Du haut des 57 ans, puisqu’elle est née en 1968 à Diabaly dans l’arrondissement de Sogolon (Cercle de Niono, Région de Ségou), Minata Cécile Toungara cumule aujourd’hui une belle somme d’expériences comme attachée d’administration. Elle évoque souvent, sans filtre, son handicap physique qui est intervenu en 2015 à la suite d’une maladie. Un autre épisode sombre de la vie de cette femme battante a été le décès de son conjoint. Heureusement, elle a remonté la pente.
Africaine bon teint, humble, Minata Cécile Toungara est une professionnelle jusqu’au bout des ongles qui ne demande qu’à être appréciée au résultat. Elle détient un Certificat d’aptitude professionnel décroché en 1997 au Centre de formation technique de Quinzambougou (CFTQ) de Bamako en option commerce et un autre du même établissement en option secrétariat. Deux ans après, soit en 1999, elle obtient un Brevet de technicien (BT 1) au niveau de Cours Jean-d’Arc de Bamako, en option secrétariat de direction «SD».
Minata Cécile a rodé ses méthodes d’abord au sein du ministère de l’Éducation nationale où elle été affectée à la Direction administrative et financière (Daf) d’alors après son recrutement en 2001. Elle se verra mise à la disposition de la Coopération française, notamment le Projet d’appui au Programme décennal de l’éducation (Prodec) enseignement fondamental «PAP-EF» par une décision en date du 18 février 2002. Elle est ensuite mise en service au ministère de l’éducation de base, de l’Alphabétisation et des Langues nationales en décembre 2007.

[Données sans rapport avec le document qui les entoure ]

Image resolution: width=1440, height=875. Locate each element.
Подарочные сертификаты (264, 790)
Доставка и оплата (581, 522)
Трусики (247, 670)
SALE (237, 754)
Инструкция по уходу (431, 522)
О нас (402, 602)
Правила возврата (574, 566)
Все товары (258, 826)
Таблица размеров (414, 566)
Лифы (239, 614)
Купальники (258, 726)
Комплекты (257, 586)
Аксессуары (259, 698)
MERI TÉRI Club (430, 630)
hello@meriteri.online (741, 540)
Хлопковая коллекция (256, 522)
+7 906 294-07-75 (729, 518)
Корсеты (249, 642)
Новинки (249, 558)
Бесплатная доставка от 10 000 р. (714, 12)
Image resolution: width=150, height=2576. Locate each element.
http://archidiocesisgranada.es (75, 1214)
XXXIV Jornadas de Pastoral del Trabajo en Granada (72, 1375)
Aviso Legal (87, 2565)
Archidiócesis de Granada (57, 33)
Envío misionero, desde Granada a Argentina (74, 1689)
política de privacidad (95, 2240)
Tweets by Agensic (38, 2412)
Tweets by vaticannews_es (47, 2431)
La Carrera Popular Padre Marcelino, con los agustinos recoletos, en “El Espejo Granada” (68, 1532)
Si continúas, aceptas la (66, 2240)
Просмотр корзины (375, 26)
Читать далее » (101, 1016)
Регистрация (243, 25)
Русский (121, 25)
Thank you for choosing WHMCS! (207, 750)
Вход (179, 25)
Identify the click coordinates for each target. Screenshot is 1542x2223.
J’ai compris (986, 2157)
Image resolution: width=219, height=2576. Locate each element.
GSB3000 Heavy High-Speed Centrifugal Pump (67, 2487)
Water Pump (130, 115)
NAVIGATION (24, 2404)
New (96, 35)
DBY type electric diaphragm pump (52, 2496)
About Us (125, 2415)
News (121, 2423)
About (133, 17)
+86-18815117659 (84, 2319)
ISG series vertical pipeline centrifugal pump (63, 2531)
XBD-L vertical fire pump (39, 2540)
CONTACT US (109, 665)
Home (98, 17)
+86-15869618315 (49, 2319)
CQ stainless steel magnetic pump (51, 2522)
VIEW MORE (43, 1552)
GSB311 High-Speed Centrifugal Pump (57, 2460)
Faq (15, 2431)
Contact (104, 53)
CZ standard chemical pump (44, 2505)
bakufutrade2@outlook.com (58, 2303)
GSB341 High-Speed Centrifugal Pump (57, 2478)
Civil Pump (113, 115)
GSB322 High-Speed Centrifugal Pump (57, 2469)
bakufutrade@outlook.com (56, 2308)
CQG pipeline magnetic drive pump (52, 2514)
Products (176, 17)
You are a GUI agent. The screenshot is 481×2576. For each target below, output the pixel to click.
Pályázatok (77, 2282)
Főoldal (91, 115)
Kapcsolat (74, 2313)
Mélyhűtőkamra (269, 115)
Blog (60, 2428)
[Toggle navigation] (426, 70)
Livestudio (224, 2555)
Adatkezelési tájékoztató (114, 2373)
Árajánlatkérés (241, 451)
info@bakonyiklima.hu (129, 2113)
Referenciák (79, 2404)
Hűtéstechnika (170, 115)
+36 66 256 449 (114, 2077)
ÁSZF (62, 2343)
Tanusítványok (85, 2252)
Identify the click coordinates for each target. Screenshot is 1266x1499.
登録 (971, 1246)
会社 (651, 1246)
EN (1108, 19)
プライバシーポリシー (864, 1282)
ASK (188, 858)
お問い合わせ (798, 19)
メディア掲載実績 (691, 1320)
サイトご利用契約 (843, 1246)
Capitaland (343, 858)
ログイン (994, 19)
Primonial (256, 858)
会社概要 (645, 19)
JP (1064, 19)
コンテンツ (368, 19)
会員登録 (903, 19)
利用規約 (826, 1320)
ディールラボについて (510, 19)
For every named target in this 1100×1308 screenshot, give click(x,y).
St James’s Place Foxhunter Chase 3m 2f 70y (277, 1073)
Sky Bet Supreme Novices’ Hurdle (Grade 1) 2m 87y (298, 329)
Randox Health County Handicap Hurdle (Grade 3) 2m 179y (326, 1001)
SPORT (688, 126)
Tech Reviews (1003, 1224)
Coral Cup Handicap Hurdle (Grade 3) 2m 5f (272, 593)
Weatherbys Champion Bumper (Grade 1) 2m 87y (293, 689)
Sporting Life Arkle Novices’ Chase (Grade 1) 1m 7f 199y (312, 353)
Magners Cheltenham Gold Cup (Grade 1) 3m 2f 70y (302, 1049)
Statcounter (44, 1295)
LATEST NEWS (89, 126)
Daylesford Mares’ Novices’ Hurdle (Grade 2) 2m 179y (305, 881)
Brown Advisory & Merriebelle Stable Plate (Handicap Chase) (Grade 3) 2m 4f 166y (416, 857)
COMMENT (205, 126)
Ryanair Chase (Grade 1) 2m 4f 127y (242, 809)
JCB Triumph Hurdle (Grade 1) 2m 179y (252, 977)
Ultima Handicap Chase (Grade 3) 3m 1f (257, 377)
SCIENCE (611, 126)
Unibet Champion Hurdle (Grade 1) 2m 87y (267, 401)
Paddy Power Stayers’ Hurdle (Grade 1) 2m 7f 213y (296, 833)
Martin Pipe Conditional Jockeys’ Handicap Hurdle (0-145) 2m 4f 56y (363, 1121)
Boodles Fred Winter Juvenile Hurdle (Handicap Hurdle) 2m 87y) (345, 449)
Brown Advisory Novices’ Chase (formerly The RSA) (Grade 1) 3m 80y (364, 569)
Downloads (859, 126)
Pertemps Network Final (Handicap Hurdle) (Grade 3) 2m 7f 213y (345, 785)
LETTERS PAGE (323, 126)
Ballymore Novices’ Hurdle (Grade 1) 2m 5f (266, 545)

Sur le plan professionnel, elle a suivi de nombreux stages de perfectionnement au Mali et ailleurs, notamment à Dakar au Sénégal et Abidjan en Côte d’Ivoire. Elle a aussi mis son talent au service de la bonne cause, c’est-à-dire l’alphabétisation des enfants de la tranche d’âge de 4 à 5 ans de l’Institut populaire (IEP) de Kati en langue bamanankan. Mais auparavant, elle donnait des cours de catéchisme (enseignement de la foi et de la morale chrétienne) aux enfants de la 3è année fondamentale de Diabaly-Niono.
À l’occasion de la célébration du 8 mars, elle invite les femmes à persévérer dans le travail pour leur autonomisation économique tout en se battant pour leurs droits. Cette veuve et mère de deux enfants, a été décorée de la médaille du mérite national avec effigie abeille. Ses collègues du département en charge de la Communication pensent le plus grand bien d’elle, autant dans les relations humaines que dans la collaboration professionnelle.